Segment Start: Records provided
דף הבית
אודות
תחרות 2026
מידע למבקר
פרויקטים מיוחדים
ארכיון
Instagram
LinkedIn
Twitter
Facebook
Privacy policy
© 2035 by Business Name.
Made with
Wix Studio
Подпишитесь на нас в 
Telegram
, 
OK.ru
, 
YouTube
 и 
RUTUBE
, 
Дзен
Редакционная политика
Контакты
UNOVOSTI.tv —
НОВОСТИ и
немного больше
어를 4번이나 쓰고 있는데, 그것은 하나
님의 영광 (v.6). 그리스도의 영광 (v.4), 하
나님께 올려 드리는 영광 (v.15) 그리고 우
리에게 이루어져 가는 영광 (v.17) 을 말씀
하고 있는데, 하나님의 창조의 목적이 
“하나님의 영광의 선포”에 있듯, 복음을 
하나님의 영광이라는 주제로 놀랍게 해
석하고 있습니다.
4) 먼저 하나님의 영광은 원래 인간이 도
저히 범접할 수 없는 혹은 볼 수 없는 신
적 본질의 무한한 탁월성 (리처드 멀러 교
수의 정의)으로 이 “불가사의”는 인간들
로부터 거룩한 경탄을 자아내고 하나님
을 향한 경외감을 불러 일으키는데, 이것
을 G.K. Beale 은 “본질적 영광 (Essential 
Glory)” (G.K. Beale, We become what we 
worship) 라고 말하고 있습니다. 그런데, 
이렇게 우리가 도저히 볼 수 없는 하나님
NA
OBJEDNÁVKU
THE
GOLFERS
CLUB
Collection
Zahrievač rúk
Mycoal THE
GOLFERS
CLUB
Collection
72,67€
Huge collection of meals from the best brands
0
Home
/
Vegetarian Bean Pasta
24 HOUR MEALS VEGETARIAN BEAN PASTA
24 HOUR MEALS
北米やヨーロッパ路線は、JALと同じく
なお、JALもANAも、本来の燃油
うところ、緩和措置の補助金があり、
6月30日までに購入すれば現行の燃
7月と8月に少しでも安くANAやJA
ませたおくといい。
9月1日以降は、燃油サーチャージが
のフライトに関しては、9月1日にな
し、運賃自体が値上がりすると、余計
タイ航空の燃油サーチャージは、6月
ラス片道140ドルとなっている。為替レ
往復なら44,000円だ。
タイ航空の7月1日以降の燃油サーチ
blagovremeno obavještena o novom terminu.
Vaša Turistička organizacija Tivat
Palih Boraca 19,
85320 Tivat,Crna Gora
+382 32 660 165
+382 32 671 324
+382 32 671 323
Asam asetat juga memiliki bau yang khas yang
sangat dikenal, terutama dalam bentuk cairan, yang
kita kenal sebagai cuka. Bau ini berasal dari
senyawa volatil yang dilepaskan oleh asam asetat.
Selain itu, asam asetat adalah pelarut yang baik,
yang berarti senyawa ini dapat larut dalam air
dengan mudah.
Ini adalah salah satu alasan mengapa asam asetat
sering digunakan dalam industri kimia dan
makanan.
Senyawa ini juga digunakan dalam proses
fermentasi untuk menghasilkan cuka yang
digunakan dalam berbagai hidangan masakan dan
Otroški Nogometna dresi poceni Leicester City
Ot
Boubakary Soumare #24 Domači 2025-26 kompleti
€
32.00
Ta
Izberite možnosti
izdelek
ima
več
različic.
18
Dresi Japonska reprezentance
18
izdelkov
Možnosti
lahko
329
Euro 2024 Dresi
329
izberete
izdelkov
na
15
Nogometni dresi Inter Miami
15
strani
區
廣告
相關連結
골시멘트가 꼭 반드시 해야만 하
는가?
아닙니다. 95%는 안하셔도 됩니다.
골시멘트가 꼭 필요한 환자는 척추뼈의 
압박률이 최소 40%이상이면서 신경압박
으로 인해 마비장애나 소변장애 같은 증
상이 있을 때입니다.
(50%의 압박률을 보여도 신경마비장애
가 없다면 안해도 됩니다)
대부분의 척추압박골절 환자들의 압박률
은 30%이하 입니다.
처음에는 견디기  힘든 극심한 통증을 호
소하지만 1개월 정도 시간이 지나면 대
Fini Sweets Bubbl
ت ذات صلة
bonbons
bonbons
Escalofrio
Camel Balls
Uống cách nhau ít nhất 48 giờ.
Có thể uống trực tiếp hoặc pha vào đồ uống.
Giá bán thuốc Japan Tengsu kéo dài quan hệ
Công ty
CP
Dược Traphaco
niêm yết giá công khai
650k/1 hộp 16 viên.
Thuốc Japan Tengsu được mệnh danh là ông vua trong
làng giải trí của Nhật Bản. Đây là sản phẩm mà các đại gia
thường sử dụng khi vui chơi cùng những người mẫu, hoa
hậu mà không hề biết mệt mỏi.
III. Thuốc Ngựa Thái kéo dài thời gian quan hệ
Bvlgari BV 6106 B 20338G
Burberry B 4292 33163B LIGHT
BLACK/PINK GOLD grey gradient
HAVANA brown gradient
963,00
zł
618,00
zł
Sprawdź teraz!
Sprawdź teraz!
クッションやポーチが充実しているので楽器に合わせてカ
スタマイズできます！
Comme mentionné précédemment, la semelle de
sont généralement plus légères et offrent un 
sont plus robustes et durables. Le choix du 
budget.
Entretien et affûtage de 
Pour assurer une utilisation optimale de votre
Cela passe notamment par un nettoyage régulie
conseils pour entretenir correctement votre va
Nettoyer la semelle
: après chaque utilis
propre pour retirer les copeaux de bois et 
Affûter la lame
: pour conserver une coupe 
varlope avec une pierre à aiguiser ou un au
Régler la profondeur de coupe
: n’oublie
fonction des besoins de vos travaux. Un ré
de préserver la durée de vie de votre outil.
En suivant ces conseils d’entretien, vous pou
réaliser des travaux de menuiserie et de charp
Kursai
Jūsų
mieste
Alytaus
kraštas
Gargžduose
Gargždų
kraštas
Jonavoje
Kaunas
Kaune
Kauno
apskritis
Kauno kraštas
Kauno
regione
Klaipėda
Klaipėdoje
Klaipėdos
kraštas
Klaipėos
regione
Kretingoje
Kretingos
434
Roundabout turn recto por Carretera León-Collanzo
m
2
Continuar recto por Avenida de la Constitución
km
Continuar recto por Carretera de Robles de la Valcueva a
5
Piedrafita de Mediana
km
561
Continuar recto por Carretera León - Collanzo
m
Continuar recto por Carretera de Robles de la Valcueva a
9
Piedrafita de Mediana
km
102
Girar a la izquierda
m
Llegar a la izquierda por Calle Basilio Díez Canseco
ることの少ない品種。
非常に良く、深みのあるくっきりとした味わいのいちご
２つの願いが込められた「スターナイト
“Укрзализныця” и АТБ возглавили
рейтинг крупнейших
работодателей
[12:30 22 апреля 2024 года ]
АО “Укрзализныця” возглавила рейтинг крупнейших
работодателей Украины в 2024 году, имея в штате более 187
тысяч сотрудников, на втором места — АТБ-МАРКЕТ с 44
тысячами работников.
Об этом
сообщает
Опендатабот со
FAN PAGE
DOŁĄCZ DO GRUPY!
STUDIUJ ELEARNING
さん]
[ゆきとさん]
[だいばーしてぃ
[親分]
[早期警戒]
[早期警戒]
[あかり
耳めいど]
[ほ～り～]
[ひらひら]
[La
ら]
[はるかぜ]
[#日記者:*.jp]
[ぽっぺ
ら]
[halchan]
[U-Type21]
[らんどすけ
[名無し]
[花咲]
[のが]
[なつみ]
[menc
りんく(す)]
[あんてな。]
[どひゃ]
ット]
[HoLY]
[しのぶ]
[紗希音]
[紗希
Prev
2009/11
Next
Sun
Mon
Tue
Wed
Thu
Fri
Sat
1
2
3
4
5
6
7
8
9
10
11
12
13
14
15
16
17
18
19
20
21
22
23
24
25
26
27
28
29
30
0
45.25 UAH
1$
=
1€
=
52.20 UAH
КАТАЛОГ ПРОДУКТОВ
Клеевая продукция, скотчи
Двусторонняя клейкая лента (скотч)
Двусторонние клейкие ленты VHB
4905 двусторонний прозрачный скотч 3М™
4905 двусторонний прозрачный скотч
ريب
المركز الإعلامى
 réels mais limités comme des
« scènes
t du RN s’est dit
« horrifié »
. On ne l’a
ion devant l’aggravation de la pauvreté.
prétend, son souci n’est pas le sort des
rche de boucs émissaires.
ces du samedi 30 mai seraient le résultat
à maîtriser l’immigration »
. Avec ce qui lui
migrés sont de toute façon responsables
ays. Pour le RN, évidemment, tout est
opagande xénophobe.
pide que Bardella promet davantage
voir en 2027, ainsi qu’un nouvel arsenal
Segment End: Records provided
Directions for this task: Restate the listing exactly, starting at its first line and ending at the line where "kita kenal sebagai cuka. Bau ini berasal dari" occurs; include both and no other lines.

Exercise response:
דף הבית
אודות
תחרות 2026
מידע למבקר
פרויקטים מיוחדים
ארכיון
Instagram
LinkedIn
Twitter
Facebook
Privacy policy
© 2035 by Business Name.
Made with
Wix Studio
Подпишитесь на нас в 
Telegram
, 
OK.ru
, 
YouTube
 и 
RUTUBE
, 
Дзен
Редакционная политика
Контакты
UNOVOSTI.tv —
НОВОСТИ и
немного больше
어를 4번이나 쓰고 있는데, 그것은 하나
님의 영광 (v.6). 그리스도의 영광 (v.4), 하
나님께 올려 드리는 영광 (v.15) 그리고 우
리에게 이루어져 가는 영광 (v.17) 을 말씀
하고 있는데, 하나님의 창조의 목적이 
“하나님의 영광의 선포”에 있듯, 복음을 
하나님의 영광이라는 주제로 놀랍게 해
석하고 있습니다.
4) 먼저 하나님의 영광은 원래 인간이 도
저히 범접할 수 없는 혹은 볼 수 없는 신
적 본질의 무한한 탁월성 (리처드 멀러 교
수의 정의)으로 이 “불가사의”는 인간들
로부터 거룩한 경탄을 자아내고 하나님
을 향한 경외감을 불러 일으키는데, 이것
을 G.K. Beale 은 “본질적 영광 (Essential 
Glory)” (G.K. Beale, We become what we 
worship) 라고 말하고 있습니다. 그런데, 
이렇게 우리가 도저히 볼 수 없는 하나님
NA
OBJEDNÁVKU
THE
GOLFERS
CLUB
Collection
Zahrievač rúk
Mycoal THE
GOLFERS
CLUB
Collection
72,67€
Huge collection of meals from the best brands
0
Home
/
Vegetarian Bean Pasta
24 HOUR MEALS VEGETARIAN BEAN PASTA
24 HOUR MEALS
北米やヨーロッパ路線は、JALと同じく
なお、JALもANAも、本来の燃油
うところ、緩和措置の補助金があり、
6月30日までに購入すれば現行の燃
7月と8月に少しでも安くANAやJA
ませたおくといい。
9月1日以降は、燃油サーチャージが
のフライトに関しては、9月1日にな
し、運賃自体が値上がりすると、余計
タイ航空の燃油サーチャージは、6月
ラス片道140ドルとなっている。為替レ
往復なら44,000円だ。
タイ航空の7月1日以降の燃油サーチ
blagovremeno obavještena o novom terminu.
Vaša Turistička organizacija Tivat
Palih Boraca 19,
85320 Tivat,Crna Gora
+382 32 660 165
+382 32 671 324
+382 32 671 323
Asam asetat juga memiliki bau yang khas yang
sangat dikenal, terutama dalam bentuk cairan, yang
kita kenal sebagai cuka. Bau ini berasal dari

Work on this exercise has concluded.